While no business is ever completely safe from cyberattacks, there are some best practices you can implement to defend and protect your business:

  • Allocate the appropriate budget and create a formal strategy that aligns with your business objectives and risks. Many manufacturers find investing in IT and cybersecurity cost-prohibitive, and therefore use outdated security and systems to protect their operations. The mix of obsolete technology and weak controls creates the ideal environment for cyber thieves to infiltrate the system undetected. The cost of shutting down production due to a cyberattack can be devastating; therefore, investing in the best possible products for monitoring and defending networks is the most cost-effective solution.

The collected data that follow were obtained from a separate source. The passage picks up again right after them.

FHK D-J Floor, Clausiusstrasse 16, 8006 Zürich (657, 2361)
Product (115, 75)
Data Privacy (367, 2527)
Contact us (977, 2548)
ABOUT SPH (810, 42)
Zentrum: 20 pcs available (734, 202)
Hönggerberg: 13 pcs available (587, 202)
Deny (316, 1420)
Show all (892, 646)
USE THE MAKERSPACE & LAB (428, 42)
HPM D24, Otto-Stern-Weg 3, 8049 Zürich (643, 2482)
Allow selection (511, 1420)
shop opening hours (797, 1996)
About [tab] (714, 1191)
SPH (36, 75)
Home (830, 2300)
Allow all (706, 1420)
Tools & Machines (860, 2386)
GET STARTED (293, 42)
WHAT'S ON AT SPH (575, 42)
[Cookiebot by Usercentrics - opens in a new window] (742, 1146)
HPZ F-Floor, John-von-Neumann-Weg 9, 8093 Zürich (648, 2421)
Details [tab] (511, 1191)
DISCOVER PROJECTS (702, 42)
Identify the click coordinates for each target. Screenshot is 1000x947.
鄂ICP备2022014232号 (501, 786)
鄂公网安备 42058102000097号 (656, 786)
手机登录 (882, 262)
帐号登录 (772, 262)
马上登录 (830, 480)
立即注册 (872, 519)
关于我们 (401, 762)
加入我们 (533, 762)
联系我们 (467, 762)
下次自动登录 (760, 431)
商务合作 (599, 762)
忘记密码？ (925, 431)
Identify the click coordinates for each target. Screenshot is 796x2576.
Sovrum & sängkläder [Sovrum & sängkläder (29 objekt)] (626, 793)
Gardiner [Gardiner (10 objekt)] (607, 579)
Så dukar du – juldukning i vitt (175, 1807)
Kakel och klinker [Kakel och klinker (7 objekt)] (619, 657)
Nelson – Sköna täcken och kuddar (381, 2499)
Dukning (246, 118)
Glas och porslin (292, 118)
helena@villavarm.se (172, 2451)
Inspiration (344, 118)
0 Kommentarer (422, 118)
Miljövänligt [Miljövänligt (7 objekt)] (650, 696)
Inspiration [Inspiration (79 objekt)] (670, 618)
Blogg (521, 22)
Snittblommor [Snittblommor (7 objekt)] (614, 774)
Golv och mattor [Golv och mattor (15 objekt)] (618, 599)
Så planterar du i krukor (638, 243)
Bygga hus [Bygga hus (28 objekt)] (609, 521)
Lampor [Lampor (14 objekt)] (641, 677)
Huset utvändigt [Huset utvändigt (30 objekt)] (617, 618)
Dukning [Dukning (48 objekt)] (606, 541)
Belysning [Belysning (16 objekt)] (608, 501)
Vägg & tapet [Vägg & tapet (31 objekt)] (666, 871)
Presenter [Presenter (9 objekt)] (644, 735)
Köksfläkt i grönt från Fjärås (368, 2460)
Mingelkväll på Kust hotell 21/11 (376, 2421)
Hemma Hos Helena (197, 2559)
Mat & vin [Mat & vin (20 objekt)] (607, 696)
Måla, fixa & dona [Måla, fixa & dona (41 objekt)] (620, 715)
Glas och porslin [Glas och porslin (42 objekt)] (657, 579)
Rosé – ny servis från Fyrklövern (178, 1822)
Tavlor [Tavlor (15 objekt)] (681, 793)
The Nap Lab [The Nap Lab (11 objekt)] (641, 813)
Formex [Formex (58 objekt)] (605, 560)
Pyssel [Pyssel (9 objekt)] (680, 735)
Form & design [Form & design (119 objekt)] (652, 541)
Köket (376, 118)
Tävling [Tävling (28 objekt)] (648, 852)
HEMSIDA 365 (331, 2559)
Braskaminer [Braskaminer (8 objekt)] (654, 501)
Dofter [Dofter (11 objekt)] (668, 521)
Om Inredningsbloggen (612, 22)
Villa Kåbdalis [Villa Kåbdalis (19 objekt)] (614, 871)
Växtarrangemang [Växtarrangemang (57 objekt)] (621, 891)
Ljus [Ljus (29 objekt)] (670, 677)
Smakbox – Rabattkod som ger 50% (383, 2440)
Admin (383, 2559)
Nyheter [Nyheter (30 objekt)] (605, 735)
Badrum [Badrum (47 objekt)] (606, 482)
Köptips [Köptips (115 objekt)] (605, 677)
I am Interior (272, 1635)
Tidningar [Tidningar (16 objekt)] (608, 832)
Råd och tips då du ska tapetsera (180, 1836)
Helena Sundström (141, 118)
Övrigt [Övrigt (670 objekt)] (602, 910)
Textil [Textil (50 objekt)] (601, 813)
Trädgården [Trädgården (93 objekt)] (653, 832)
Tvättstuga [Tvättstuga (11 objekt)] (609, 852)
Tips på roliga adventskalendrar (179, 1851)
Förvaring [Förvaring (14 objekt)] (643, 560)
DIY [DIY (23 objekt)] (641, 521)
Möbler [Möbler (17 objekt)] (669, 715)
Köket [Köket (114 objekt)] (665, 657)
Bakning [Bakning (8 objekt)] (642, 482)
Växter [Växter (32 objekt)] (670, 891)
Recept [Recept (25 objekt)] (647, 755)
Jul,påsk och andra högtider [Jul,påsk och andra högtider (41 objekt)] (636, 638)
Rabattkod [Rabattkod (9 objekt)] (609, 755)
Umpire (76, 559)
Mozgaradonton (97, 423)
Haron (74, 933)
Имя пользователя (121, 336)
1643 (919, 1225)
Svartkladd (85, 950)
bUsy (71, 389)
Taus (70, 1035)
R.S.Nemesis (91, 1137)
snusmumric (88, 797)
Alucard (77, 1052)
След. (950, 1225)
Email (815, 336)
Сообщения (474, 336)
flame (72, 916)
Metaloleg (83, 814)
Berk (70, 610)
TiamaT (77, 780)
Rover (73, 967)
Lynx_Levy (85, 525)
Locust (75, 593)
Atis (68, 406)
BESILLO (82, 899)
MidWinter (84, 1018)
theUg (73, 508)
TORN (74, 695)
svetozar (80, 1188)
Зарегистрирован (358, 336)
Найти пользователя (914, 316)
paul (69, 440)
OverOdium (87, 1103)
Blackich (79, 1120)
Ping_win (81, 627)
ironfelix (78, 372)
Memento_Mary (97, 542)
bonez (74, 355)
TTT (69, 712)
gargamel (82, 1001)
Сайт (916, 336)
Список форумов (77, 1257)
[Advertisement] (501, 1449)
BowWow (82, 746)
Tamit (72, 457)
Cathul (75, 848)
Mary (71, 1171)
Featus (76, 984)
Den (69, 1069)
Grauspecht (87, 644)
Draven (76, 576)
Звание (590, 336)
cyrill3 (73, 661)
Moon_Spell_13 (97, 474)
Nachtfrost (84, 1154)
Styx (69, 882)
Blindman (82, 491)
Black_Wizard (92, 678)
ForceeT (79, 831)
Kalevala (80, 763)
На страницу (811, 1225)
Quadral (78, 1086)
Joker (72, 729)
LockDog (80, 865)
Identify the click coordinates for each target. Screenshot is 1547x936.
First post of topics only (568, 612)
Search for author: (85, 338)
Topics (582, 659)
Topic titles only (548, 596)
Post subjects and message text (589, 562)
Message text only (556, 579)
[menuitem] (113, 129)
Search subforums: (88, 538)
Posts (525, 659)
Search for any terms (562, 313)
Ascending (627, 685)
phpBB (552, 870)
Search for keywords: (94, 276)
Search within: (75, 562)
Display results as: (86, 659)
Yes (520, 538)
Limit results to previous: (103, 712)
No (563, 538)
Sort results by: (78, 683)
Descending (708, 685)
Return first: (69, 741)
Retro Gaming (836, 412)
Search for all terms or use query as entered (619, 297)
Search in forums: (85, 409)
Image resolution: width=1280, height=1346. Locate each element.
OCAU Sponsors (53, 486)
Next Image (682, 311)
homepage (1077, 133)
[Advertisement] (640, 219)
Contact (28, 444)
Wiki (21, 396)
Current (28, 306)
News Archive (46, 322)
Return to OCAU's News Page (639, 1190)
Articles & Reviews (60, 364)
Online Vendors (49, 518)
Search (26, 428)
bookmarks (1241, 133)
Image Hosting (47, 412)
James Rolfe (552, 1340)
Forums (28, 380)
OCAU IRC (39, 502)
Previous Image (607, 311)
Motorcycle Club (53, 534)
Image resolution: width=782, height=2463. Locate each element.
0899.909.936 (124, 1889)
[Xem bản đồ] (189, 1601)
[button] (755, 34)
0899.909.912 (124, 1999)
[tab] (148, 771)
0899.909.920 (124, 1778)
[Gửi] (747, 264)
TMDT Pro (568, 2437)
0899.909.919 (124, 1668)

  • Evaluate your vendors and products and eliminate those that may be causing unnecessary complexities. Unnecessary complexities create convoluted systems that are more difficult to monitor, making a cyberattack more likely to go unnoticed. Consider cleaning up your systems and simplifying processes.
  • Have a written plan that focuses on preparedness, response, and recovery. Having a document that covers the basics of a cyberattack and your response plan will help the business get up and running more efficiently. Consider things like data loss, communication, and loss of manufacturing and operational systems and include a clear and distinct plan for how to address these issues.
  • Foster an environment that supports and encourages your IT and operations team to work together to identify threats and implement comprehensive strategies to strengthen areas of risk. The complex nature of manufacturing makes it difficult to understand the ins and outs of the business. Having the departments work together to think like a hacker and map out areas of potential cyber risk is critical for identifying and addressing security pitfalls.
  • Proactively employ cybersecurity professionals to help you mitigate risks and implement the right safeguards. Technology is continually advancing, and it’s important to have skilled professionals who understand your business and how to best protect it from evolving threats. You should also educate your employees and executive team on common phishing schemes so that they can serve as an additional layer of security in everyday duties.

The recent increase in cyberattacks will inherently lead to more regulations, mandates, and standards in the coming years. While collective attempts to defeat cyber criminals at the national and global levels will undoubtedly help, cybersecurity will remain a looming threat that should be addressed within every business.